====== RECORDS SHOWN ======
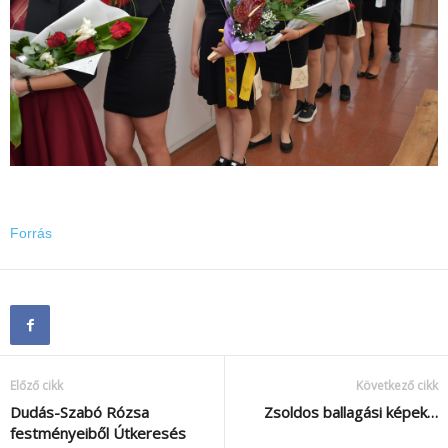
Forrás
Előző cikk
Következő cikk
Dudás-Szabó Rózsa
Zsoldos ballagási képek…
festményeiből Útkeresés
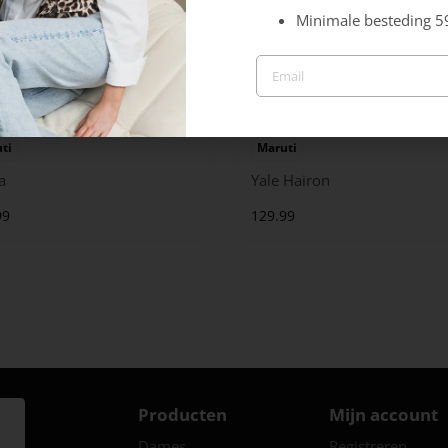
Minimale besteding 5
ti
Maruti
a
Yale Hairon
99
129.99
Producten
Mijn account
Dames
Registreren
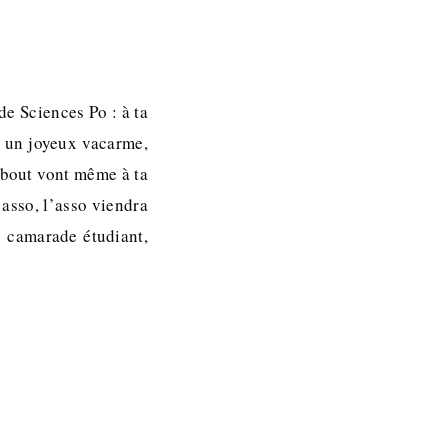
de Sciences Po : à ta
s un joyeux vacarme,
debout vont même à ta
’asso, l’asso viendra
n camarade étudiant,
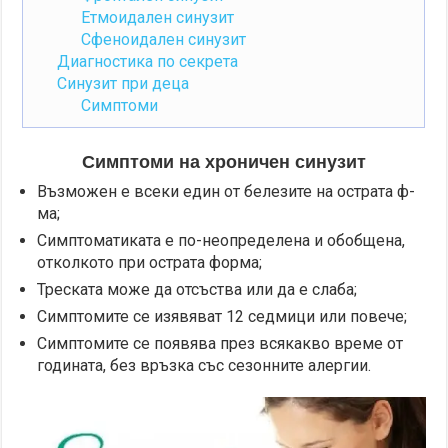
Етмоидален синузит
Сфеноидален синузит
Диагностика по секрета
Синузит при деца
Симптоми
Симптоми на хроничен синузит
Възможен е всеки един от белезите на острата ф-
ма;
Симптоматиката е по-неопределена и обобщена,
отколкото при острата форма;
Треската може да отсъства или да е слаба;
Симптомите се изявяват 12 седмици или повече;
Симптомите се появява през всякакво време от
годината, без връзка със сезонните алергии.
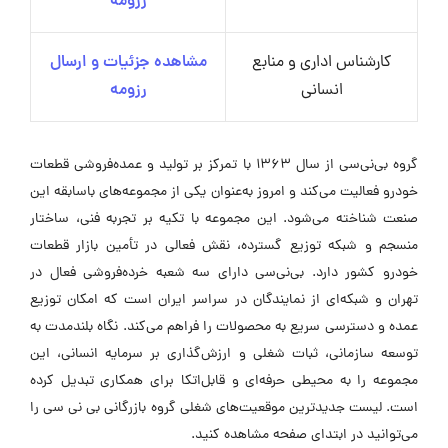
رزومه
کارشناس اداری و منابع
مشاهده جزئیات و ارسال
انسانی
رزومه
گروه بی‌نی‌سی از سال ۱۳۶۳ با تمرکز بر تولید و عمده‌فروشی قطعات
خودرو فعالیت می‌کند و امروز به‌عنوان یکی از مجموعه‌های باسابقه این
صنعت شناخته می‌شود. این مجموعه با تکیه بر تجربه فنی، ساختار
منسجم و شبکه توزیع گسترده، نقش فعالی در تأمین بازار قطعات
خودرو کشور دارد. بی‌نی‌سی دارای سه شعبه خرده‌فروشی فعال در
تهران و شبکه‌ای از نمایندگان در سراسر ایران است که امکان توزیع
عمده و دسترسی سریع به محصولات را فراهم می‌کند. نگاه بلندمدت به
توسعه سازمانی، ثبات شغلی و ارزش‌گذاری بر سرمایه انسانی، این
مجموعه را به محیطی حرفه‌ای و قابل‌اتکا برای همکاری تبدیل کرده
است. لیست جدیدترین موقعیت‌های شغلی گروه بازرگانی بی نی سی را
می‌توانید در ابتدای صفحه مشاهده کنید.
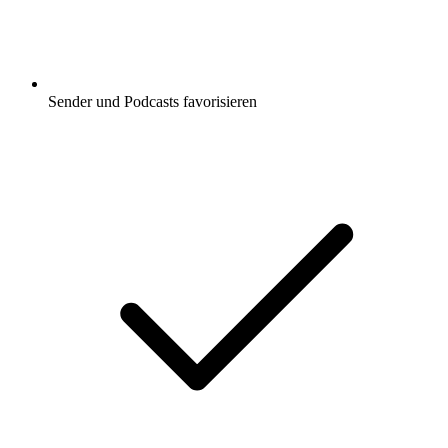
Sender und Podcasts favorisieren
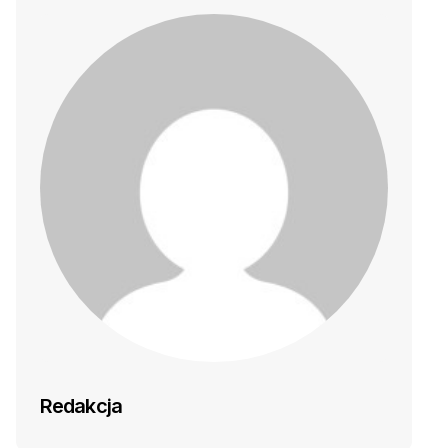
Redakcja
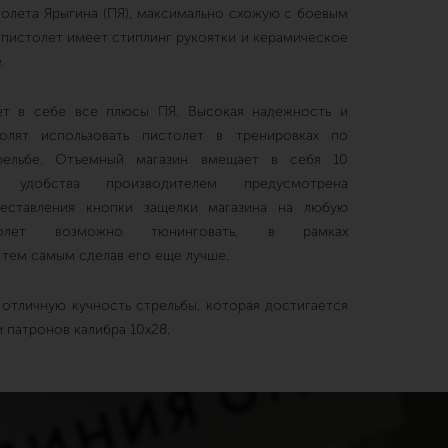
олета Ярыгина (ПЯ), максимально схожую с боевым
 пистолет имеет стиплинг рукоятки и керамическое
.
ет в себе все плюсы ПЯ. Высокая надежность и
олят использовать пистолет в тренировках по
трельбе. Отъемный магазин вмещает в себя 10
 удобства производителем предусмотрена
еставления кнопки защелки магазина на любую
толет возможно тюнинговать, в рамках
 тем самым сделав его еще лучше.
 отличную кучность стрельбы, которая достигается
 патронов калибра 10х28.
======
====== RECORDS SHOWN ======
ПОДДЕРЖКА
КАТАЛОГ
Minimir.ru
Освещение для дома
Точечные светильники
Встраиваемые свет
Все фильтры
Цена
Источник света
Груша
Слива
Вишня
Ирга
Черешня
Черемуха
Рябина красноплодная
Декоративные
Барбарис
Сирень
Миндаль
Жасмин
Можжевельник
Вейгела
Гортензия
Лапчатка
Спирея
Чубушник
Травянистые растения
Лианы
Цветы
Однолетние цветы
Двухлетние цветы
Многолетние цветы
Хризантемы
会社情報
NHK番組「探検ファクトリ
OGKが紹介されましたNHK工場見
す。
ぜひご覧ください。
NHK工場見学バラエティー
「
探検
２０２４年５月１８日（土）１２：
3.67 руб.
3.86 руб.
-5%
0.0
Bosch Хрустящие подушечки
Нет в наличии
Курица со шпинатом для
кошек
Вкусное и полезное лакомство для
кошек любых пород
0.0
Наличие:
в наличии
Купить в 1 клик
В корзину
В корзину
======
Look above for the line with "de Sciences Po : à ta" and the line with "отличную кучность стрельбы, которая", then copy them and all lines in between exactly as written, and only those, without any pictures.

__FINISHED TASK__.
de Sciences Po : à ta
s un joyeux vacarme,
debout vont même à ta
’asso, l’asso viendra
n camarade étudiant,
Етмоидален синузит
Сфеноидален синузит
Диагностика по секрета
Синузит при деца
Симптоми
Симптоми на хроничен синузит
Възможен е всеки един от белезите на острата ф-
ма;
Симптоматиката е по-неопределена и обобщена,
отколкото при острата форма;
Треската може да отсъства или да е слаба;
Симптомите се изявяват 12 седмици или повече;
Симптомите се появява през всякакво време от
годината, без връзка със сезонните алергии.
رزومه
کارشناس اداری و منابع
مشاهده جزئیات و ارسال
انسانی
رزومه
گروه بی‌نی‌سی از سال ۱۳۶۳ با تمرکز بر تولید و عمده‌فروشی قطعات
خودرو فعالیت می‌کند و امروز به‌عنوان یکی از مجموعه‌های باسابقه این
صنعت شناخته می‌شود. این مجموعه با تکیه بر تجربه فنی، ساختار
منسجم و شبکه توزیع گسترده، نقش فعالی در تأمین بازار قطعات
خودرو کشور دارد. بی‌نی‌سی دارای سه شعبه خرده‌فروشی فعال در
تهران و شبکه‌ای از نمایندگان در سراسر ایران است که امکان توزیع
عمده و دسترسی سریع به محصولات را فراهم می‌کند. نگاه بلندمدت به
توسعه سازمانی، ثبات شغلی و ارزش‌گذاری بر سرمایه انسانی، این
مجموعه را به محیطی حرفه‌ای و قابل‌اتکا برای همکاری تبدیل کرده
است. لیست جدیدترین موقعیت‌های شغلی گروه بازرگانی بی نی سی را
می‌توانید در ابتدای صفحه مشاهده کنید.
Sender und Podcasts favorisieren
Redakcja
олета Ярыгина (ПЯ), максимально схожую с боевым
 пистолет имеет стиплинг рукоятки и керамическое
.
ет в себе все плюсы ПЯ. Высокая надежность и
олят использовать пистолет в тренировках по
трельбе. Отъемный магазин вмещает в себя 10
 удобства производителем предусмотрена
еставления кнопки защелки магазина на любую
толет возможно тюнинговать, в рамках
 тем самым сделав его еще лучше.
 отличную кучность стрельбы, которая достигается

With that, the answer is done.